If your jaw dropped while watching the latest AI-generated video, if a fraud detection system saved your bank balance from a criminal, or if being able to dictate a text message while on the run made your day a little easier, then you’ve heard it from many scientists, mathematicians, and more. , Thanks to the engineers.

But two names stand out for their fundamental contributions to the deep learning technologies that make these experiences possible. Physicist at Princeton University John Hopfield University of Toronto computer scientist Geoffrey Hinton.

The two researchers won the Nobel Prize in Physics October 8, 2024 Thank you for your pioneering research in the field of artificial neural networks.
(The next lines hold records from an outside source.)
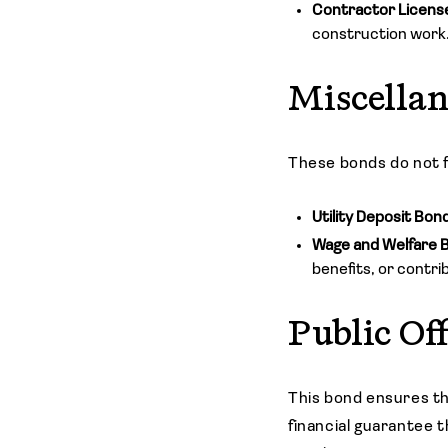
Contractor Licens
construction work.
Miscella
These bonds do not fa
Utility Deposit Bon
Wage and Welfare 
benefits, or contri
Public Of
This bond ensures t
financial guarantee th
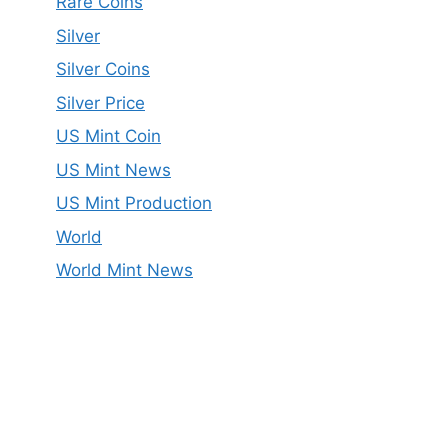
Rare Coins
Silver
Silver Coins
Silver Price
US Mint Coin
US Mint News
US Mint Production
World
World Mint News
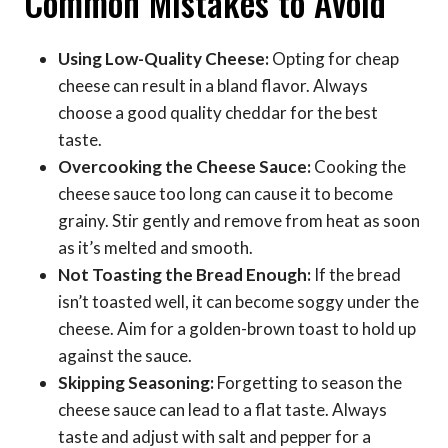
Common Mistakes to Avoid
Using Low-Quality Cheese:
Opting for cheap
cheese can result in a bland flavor. Always
choose a good quality cheddar for the best
taste.
Overcooking the Cheese Sauce:
Cooking the
cheese sauce too long can cause it to become
grainy. Stir gently and remove from heat as soon
as it’s melted and smooth.
Not Toasting the Bread Enough:
If the bread
isn’t toasted well, it can become soggy under the
cheese. Aim for a golden-brown toast to hold up
against the sauce.
Skipping Seasoning:
Forgetting to season the
cheese sauce can lead to a flat taste. Always
taste and adjust with salt and pepper for a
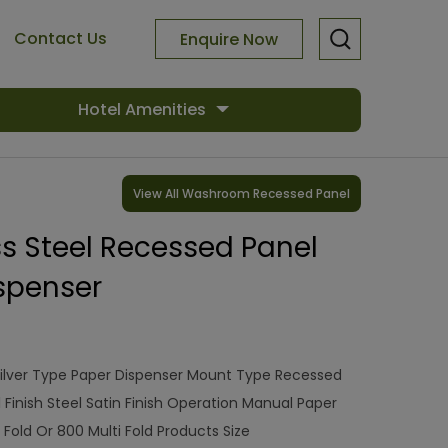
Contact Us
Enquire Now
Hotel Amenities
View All Washroom Recessed Panel
ess Steel Recessed Panel
spenser
ilver Type Paper Dispenser Mount Type Recessed
l Finish Steel Satin Finish Operation Manual Paper
Fold Or 800 Multi Fold Products Size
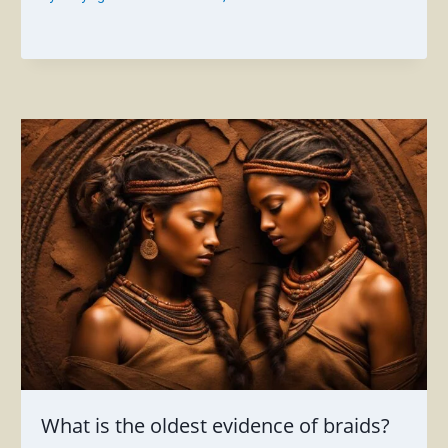
What is the oldest evidence of braids?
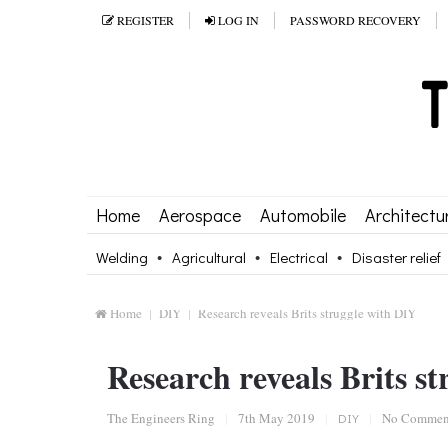
REGISTER
LOG IN
PASSWORD RECOVERY
Home
Aerospace
Automobile
Architectu
Welding
Agricultural
Electrical
Disaster relief
Home
DIY
Research reveals Brits struggle with DIY
Research reveals Brits s
The Engineers Ring
|
7th May 2019
|
DIY
|
No Commen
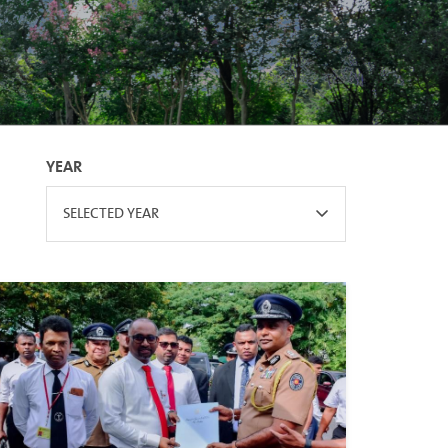
YEAR
SELECTED YEAR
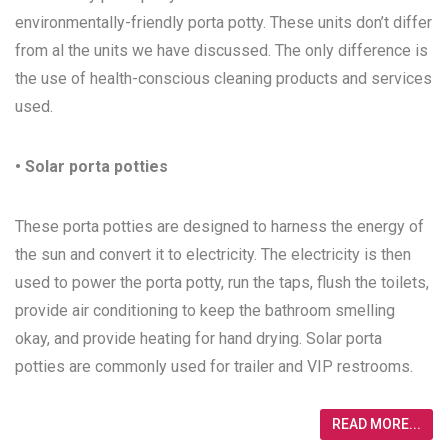
environmentally-friendly porta potty. These units don’t differ
from al the units we have discussed. The only difference is
the use of health-conscious cleaning products and services
used.
• Solar porta potties
These porta potties are designed to harness the energy of
the sun and convert it to electricity. The electricity is then
used to power the porta potty, run the taps, flush the toilets,
provide air conditioning to keep the bathroom smelling
okay, and provide heating for hand drying. Solar porta
potties are commonly used for trailer and VIP restrooms.
READ MORE...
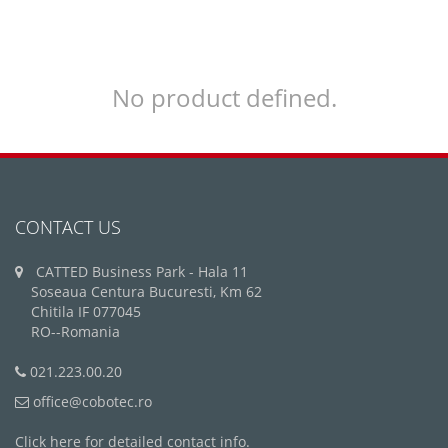
No product defined.
CONTACT US
CATTED Business Park - Hala 11
Soseaua Centura Bucuresti, Km 62
Chitila IF 077045
RO--Romania
021.223.00.20
office@cobotec.ro
Click here for detailed contact info.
Artificial neural networks were modeled after biological neural networks, but the two researchers’ work was based on statistical physics, which earned them the physics prize.

Anders Irbaeck speaks to the media during the presentation of the 2024 Nobel Prize in Physics on October 8, 2024 in Stockholm, Sweden. (Jonathan Nackstrand/Getty Images)

How neurons calculate

Artificial neural networks originated from the study of biological neurons in the living brain. In 1943, neurophysiologist Warren McCulloch and logician Walter Pitts proposed the following: A simple model of how neurons work.

In the McCulloch-Pitts model, neurons are connected to and can receive signals from neighboring neurons. Those signals can then be combined to send signals to other neurons.

But there is a twist. The idea is that signals from different neighbors can be weighed differently. Imagine you’re trying to decide whether or not to buy the new best-selling cell phone. You talk to your friends and ask for recommendations.

A simple strategy is to collect all your friends’ recommendations and decide to go with what the majority says. For example, I asked three friends, Alice, Bob, and Charlie, and they answered yes, yes, and no respectively. This makes you decide to buy the phone because there are two positives and one negative.

However, some friends may be more trustworthy as they have in-depth knowledge about technological devices. So you might decide to give their recommendations more weight.

For example, if Charlie is very knowledgeable, you can count his objections three times, and now your decision is not to buy the phone (two times against, three times against).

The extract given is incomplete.